Copy all records exactly; omit pictures.

[Dataset entries]
**********
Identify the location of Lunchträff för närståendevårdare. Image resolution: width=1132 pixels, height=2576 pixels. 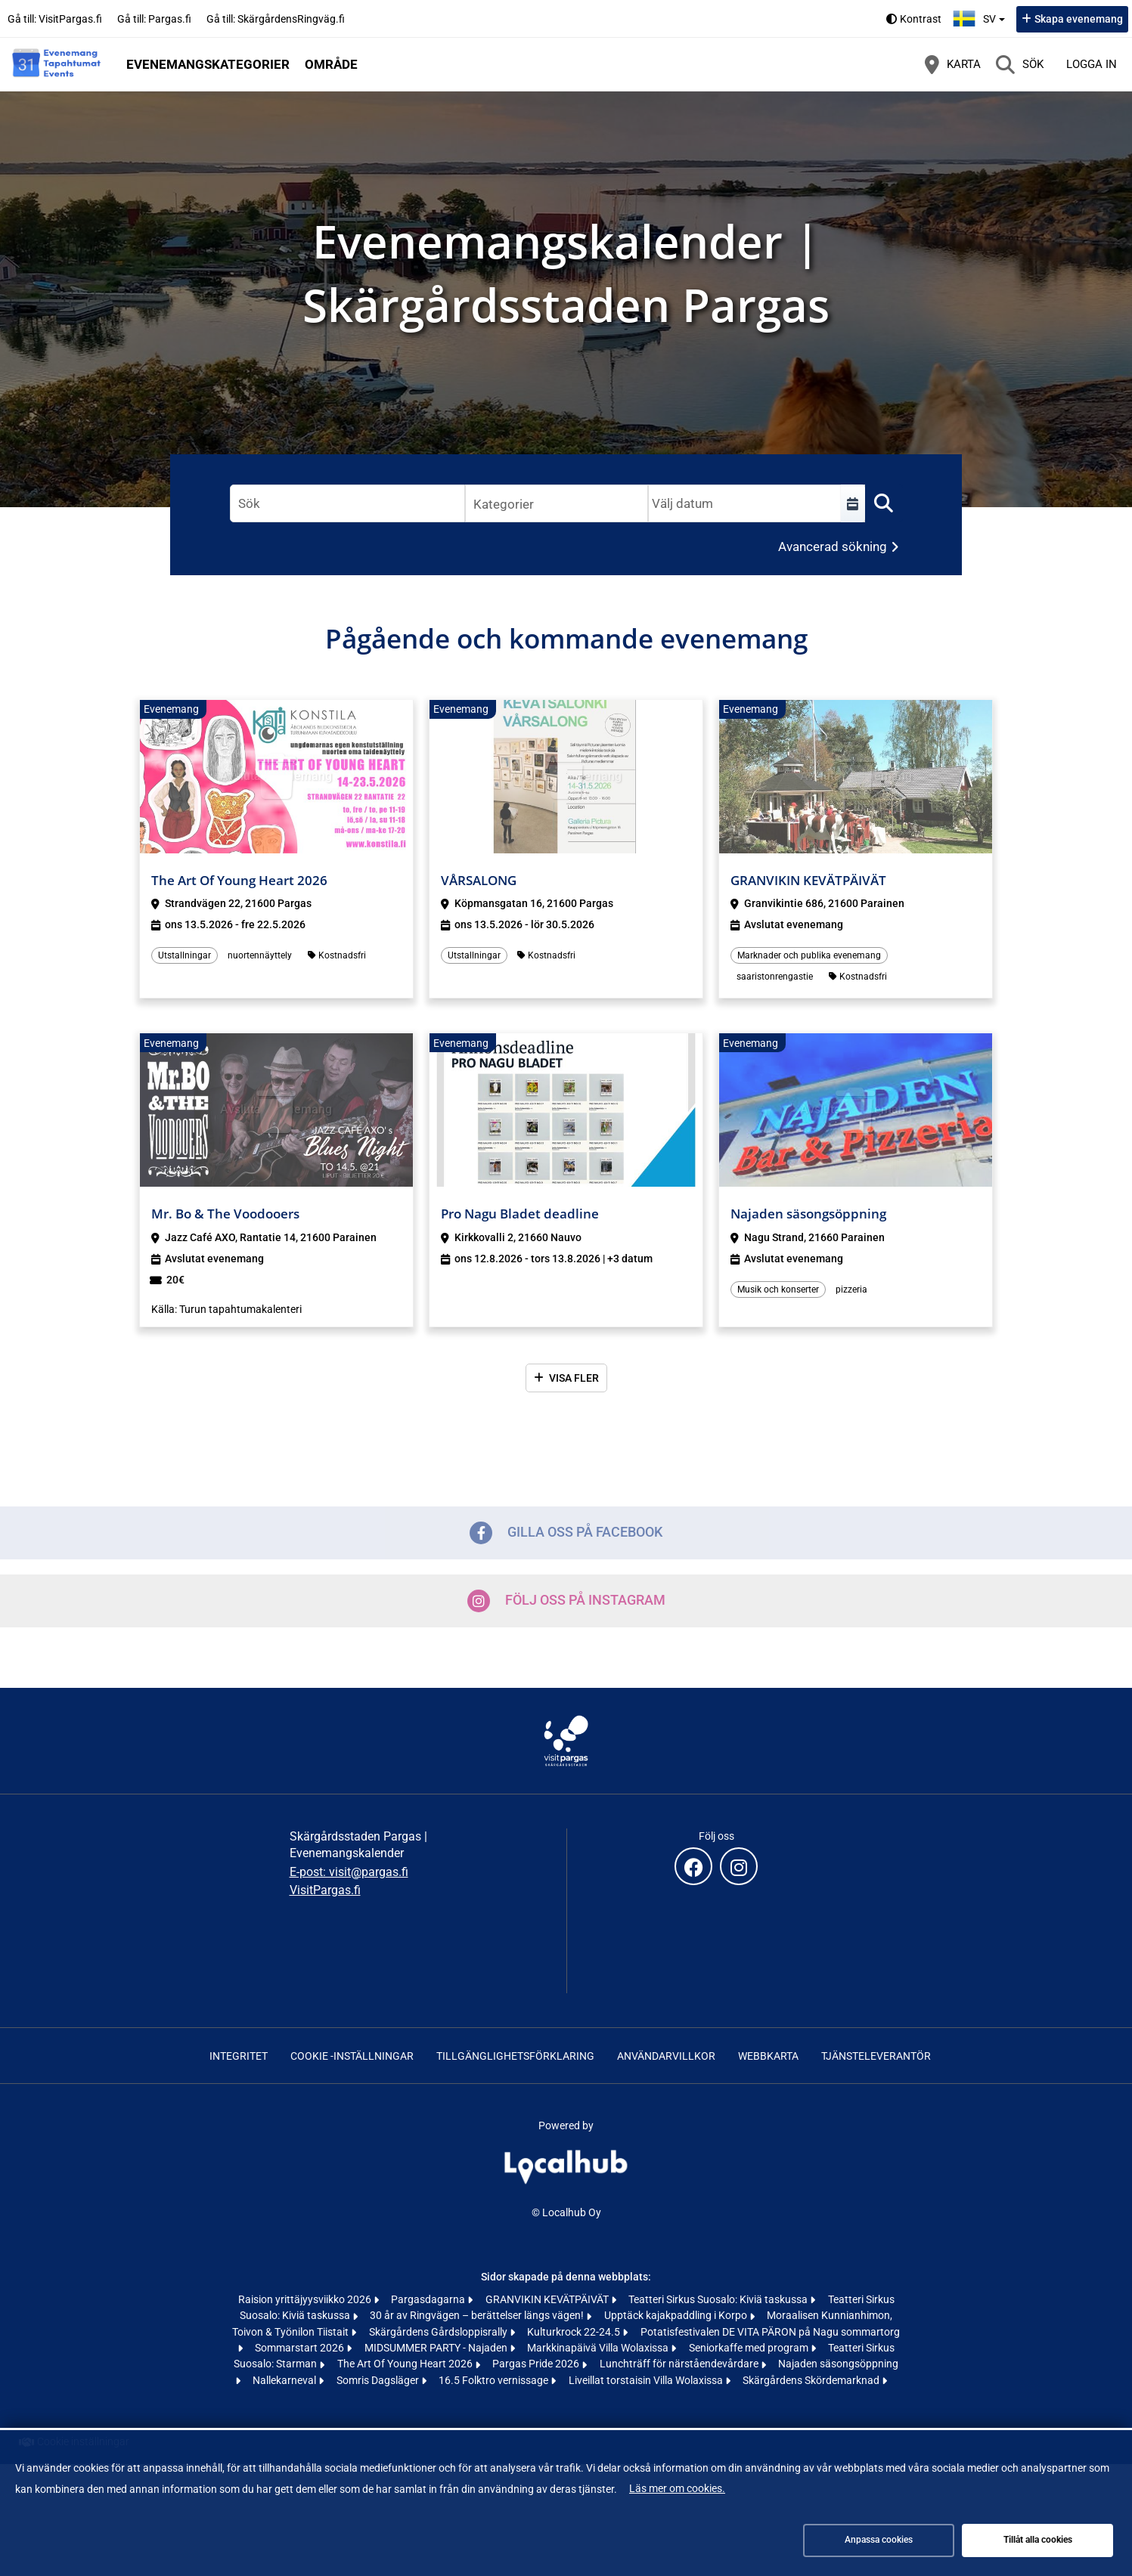
(680, 2364).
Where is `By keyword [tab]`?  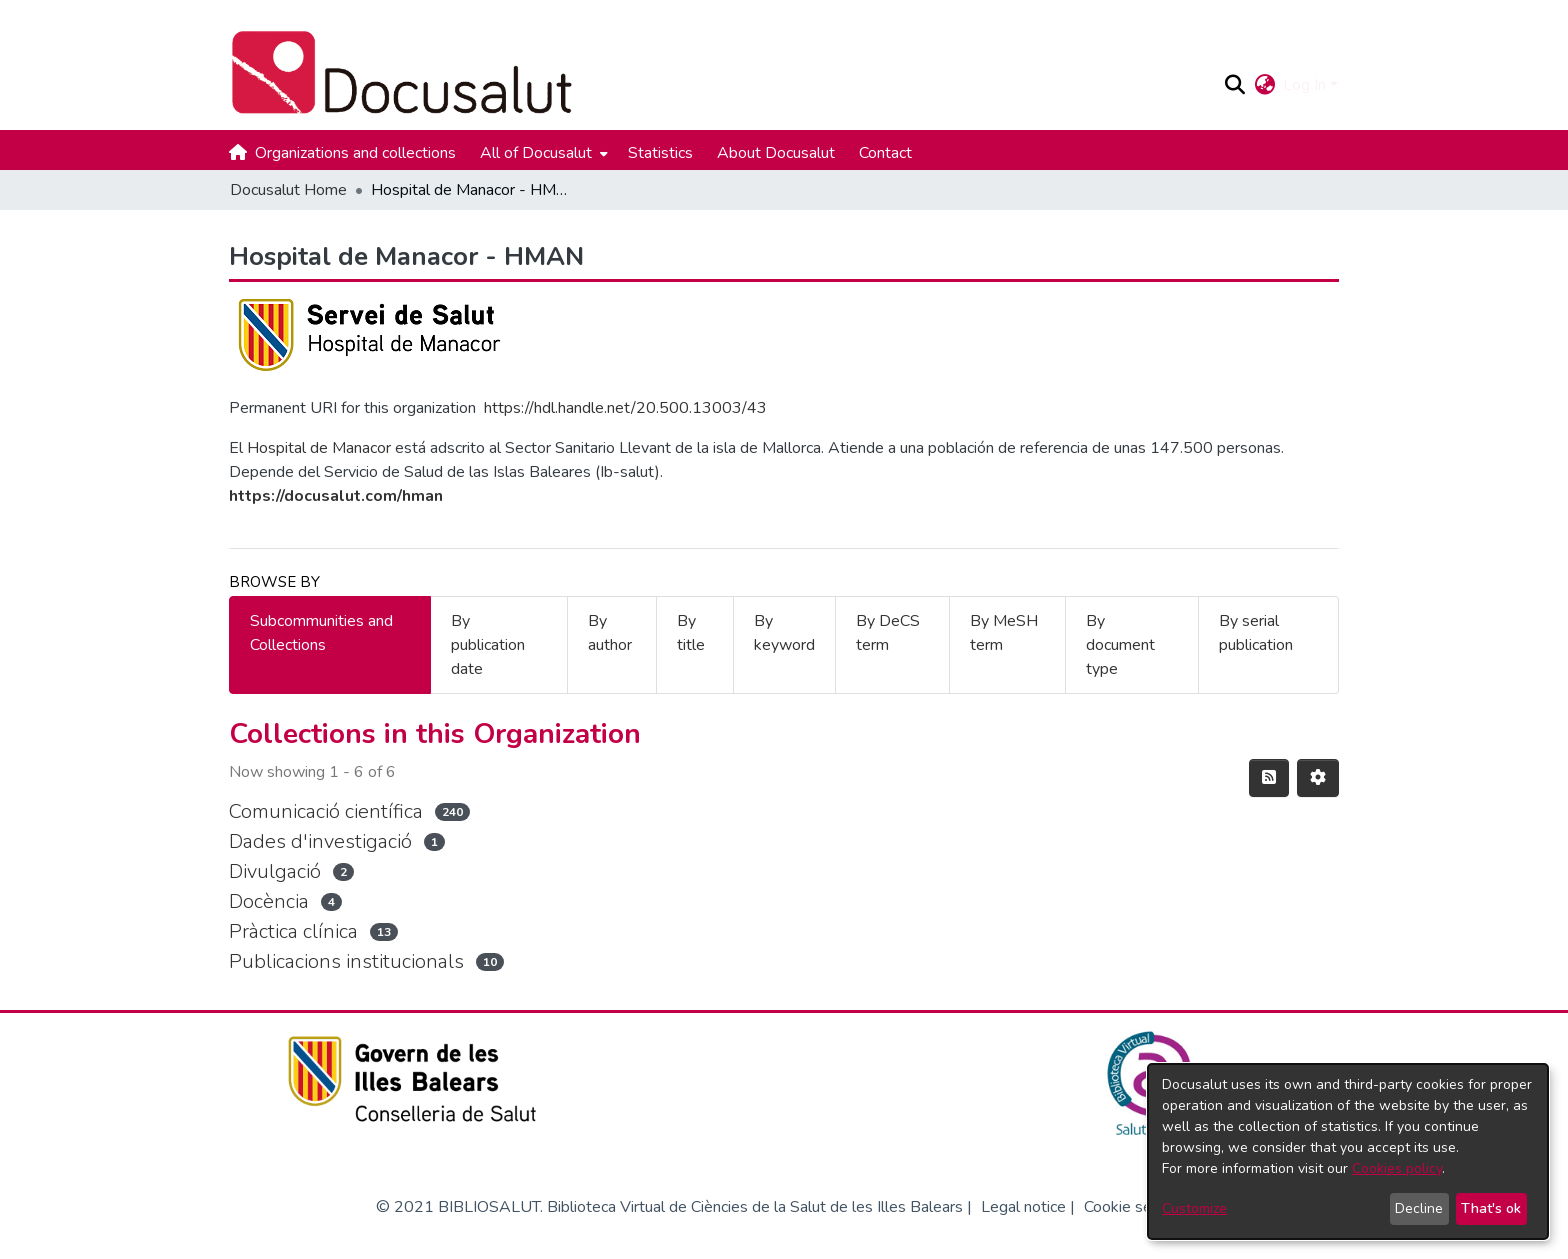
By keyword [tab] is located at coordinates (784, 633).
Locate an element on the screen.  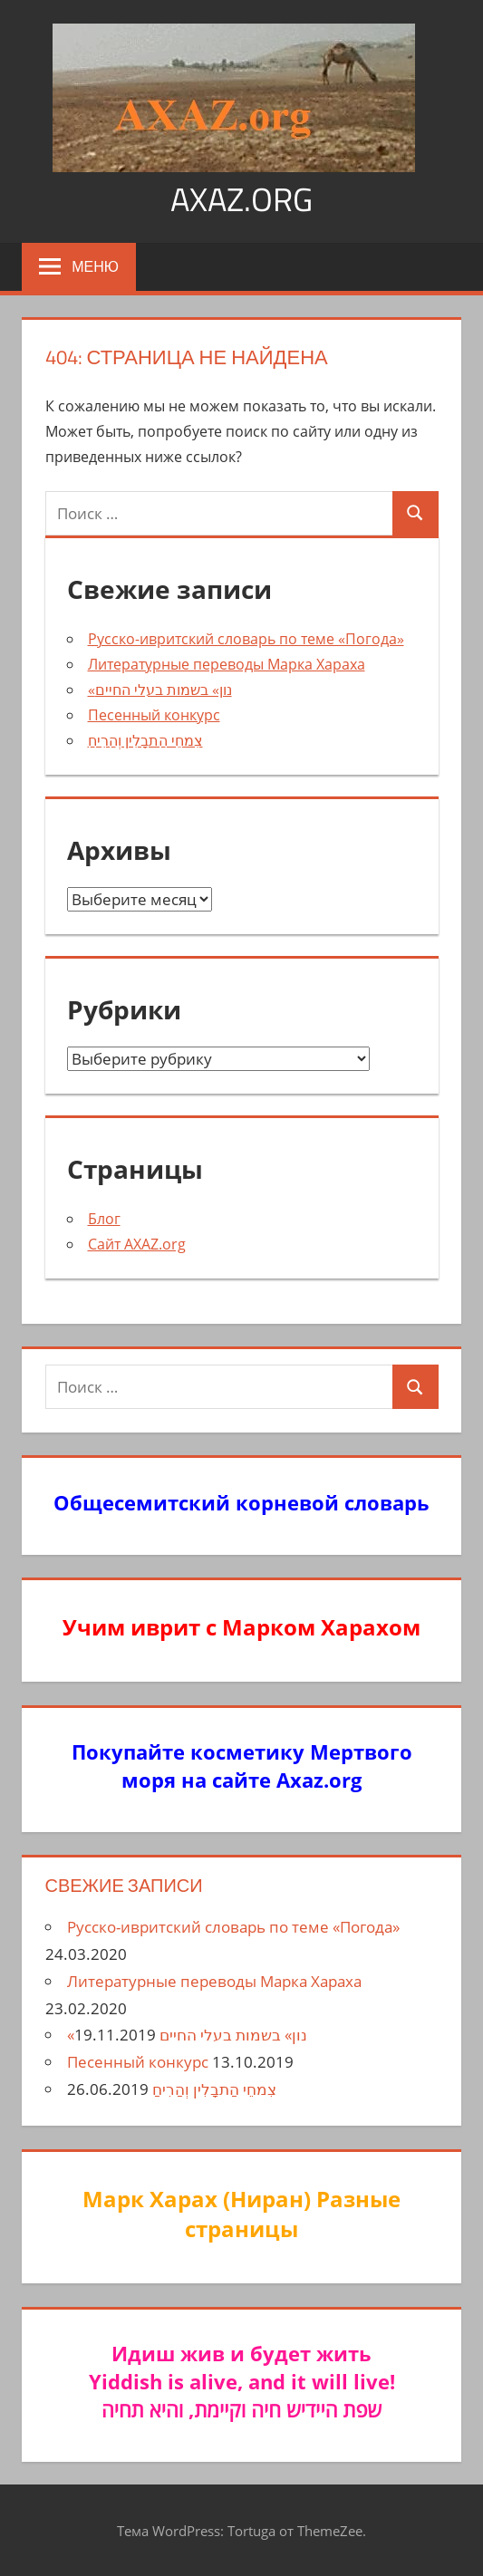
Песенный конкурс is located at coordinates (154, 715).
**********
■ **Exercise output**
Identify the location of Lunchträff för närståendevårdare. Image resolution: width=1132 pixels, height=2576 pixels. 
(680, 2364).
Where is `By keyword [tab]`?  
By keyword [tab] is located at coordinates (784, 633).
Locate an element on the screen.  
Песенный конкурс is located at coordinates (154, 715).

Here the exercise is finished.